Backup, someone ?

24 September, 2014

FRIENDLY REMINDER: Have you back up your data today ?

If you've never seen this sentence, then write it down, and put it somewhere in evidence.

Why ? you ask ? Because. Having multiple copies of your data is important if you plan on keeping them on the long term. You know, a hard drive will not tell you: Hey ! I'm gonna die in two days around 2 am, please copy me somewhere else.. There are so many way to loose data... And you'll experience some of them, trust me !

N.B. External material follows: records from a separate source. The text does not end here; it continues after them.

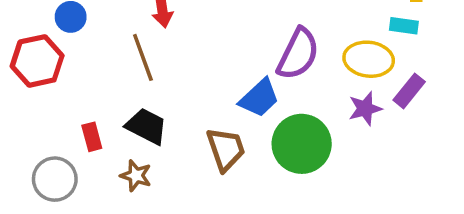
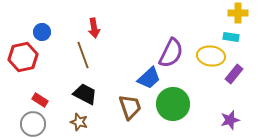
purple star: (365, 109) -> (230, 120), moved
red rectangle: (92, 137) -> (40, 100), moved, turned -42

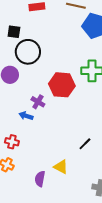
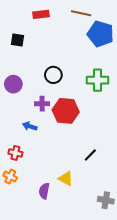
black circle: (28, 52) -> (53, 75), moved, size x0.7
red hexagon: (62, 85) -> (66, 111), moved
purple cross: (38, 102) -> (42, 104), moved, turned -32

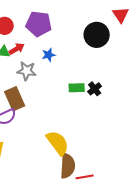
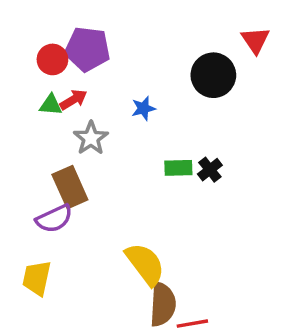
purple pentagon: (39, 24) -> (87, 49), moved
blue star: (49, 55) -> (143, 108), moved
gray star: (27, 71) -> (91, 138), turned 30

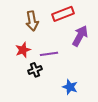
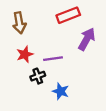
brown arrow: (32, 21) -> (19, 23), moved
blue star: (70, 87) -> (61, 91), moved

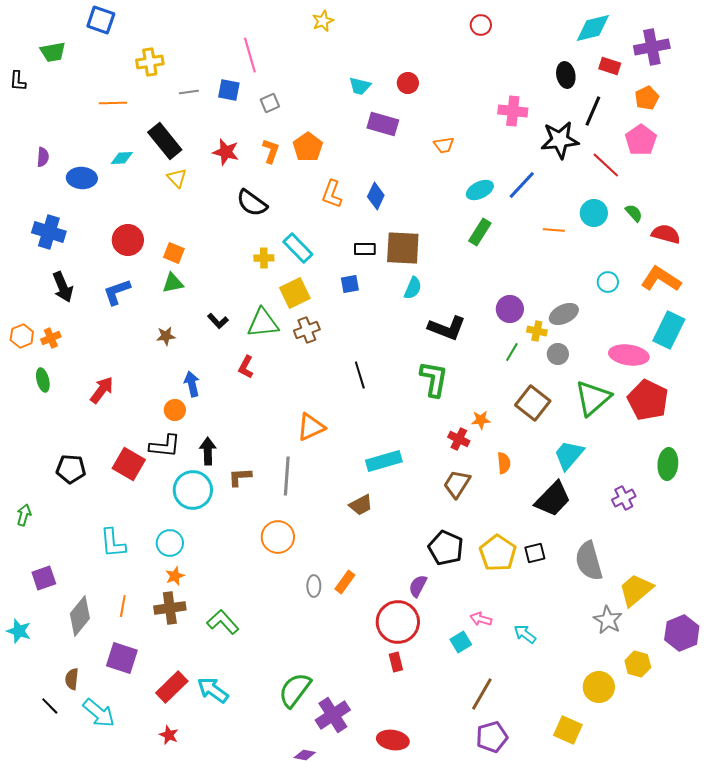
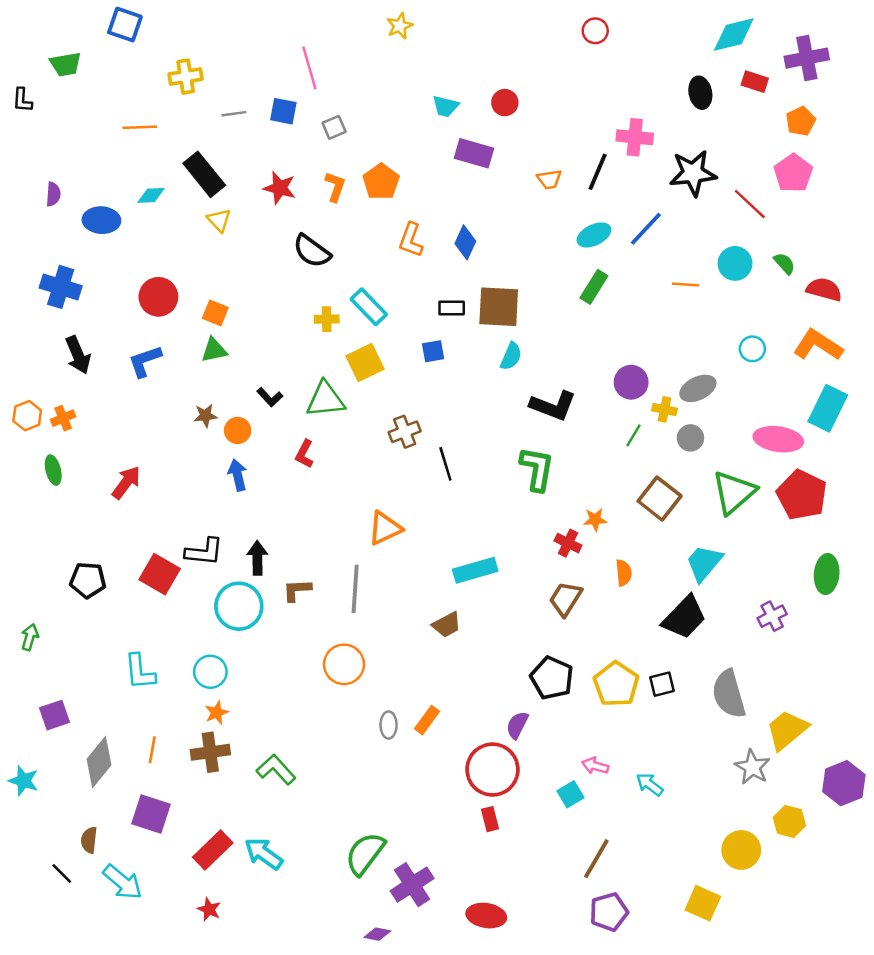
black line: (593, 111) -> (598, 172), moved
brown cross: (307, 330) -> (405, 432), moved
orange circle: (175, 410) -> (238, 430), moved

Anyway, back to the topic ! In this post, I'm gonna tell you a simple way to backup your data. All you need is the following:

A external storage support (USB key, hard drive, tapes, ...)
An archiver (cpio, tar, ar, ...)
A compressor (gzip, bzip2, xz, ...)
Some shell glue

Preparation

First, you need to figure out what you want to backup: configs ? multimedia ? code ? For the purpose of this article, Let's say I want to backup all my images, located in /data/img. Let's figure out the size of this directory:

── du -sh /data/img
5.5G    /data/img/

This could fit on my USB key. Let's mount and prepare it. In the meantime, we will create a user dedicated to the backup process:

# useradd -M -g users
# mount /dev/sdd1 /mnt
# mkdir /mnt/backup
# chown backup:users /mnt/backup

Now the drive is ready to accept backups. Let's see how to create them.

Backing up

What's a backup already ?

In information technology, a backup, or the process of backing up, refers to the copying and archiving of computer data so it may be used to restore the original after a data loss event. The verb form is to back up in two words, whereas the noun is backup.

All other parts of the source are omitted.